- Task to complete -
The response must consist of every line of the listing, reproduced verbatim.
[[ Supplied records open ]]
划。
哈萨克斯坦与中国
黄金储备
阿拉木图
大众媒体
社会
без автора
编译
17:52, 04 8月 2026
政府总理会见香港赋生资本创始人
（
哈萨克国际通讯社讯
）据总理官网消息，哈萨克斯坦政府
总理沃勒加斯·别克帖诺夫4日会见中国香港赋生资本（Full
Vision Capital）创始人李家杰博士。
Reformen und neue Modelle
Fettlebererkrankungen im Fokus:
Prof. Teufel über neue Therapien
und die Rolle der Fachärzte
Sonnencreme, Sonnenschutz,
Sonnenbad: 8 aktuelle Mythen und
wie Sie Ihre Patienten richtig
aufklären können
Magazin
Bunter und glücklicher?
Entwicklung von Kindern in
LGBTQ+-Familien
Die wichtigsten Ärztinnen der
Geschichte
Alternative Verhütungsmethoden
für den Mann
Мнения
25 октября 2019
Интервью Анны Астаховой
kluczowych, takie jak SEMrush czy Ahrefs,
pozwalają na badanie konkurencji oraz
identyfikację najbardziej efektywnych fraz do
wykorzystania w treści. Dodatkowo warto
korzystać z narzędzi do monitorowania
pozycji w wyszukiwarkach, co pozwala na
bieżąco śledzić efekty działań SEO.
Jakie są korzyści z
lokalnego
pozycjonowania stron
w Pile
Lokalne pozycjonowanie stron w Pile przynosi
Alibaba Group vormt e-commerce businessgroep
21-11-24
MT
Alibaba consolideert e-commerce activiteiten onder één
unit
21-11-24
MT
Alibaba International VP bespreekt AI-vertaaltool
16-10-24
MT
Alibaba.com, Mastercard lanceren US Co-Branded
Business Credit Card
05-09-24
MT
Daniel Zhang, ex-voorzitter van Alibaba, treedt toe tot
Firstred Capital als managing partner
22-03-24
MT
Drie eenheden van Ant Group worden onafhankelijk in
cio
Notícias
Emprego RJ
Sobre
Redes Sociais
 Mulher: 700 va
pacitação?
[[ Supplied records closed ]]
- Response below -
划。
哈萨克斯坦与中国
黄金储备
阿拉木图
大众媒体
社会
без автора
编译
17:52, 04 8月 2026
政府总理会见香港赋生资本创始人
（
哈萨克国际通讯社讯
）据总理官网消息，哈萨克斯坦政府
总理沃勒加斯·别克帖诺夫4日会见中国香港赋生资本（Full
Vision Capital）创始人李家杰博士。
Reformen und neue Modelle
Fettlebererkrankungen im Fokus:
Prof. Teufel über neue Therapien
und die Rolle der Fachärzte
Sonnencreme, Sonnenschutz,
Sonnenbad: 8 aktuelle Mythen und
wie Sie Ihre Patienten richtig
aufklären können
Magazin
Bunter und glücklicher?
Entwicklung von Kindern in
LGBTQ+-Familien
Die wichtigsten Ärztinnen der
Geschichte
Alternative Verhütungsmethoden
für den Mann
Мнения
25 октября 2019
Интервью Анны Астаховой
kluczowych, takie jak SEMrush czy Ahrefs,
pozwalają na badanie konkurencji oraz
identyfikację najbardziej efektywnych fraz do
wykorzystania w treści. Dodatkowo warto
korzystać z narzędzi do monitorowania
pozycji w wyszukiwarkach, co pozwala na
bieżąco śledzić efekty działań SEO.
Jakie są korzyści z
lokalnego
pozycjonowania stron
w Pile
Lokalne pozycjonowanie stron w Pile przynosi
Alibaba Group vormt e-commerce businessgroep
21-11-24
MT
Alibaba consolideert e-commerce activiteiten onder één
unit
21-11-24
MT
Alibaba International VP bespreekt AI-vertaaltool
16-10-24
MT
Alibaba.com, Mastercard lanceren US Co-Branded
Business Credit Card
05-09-24
MT
Daniel Zhang, ex-voorzitter van Alibaba, treedt toe tot
Firstred Capital als managing partner
22-03-24
MT
Drie eenheden van Ant Group worden onafhankelijk in
cio
Notícias
Emprego RJ
Sobre
Redes Sociais
 Mulher: 700 va
pacitação?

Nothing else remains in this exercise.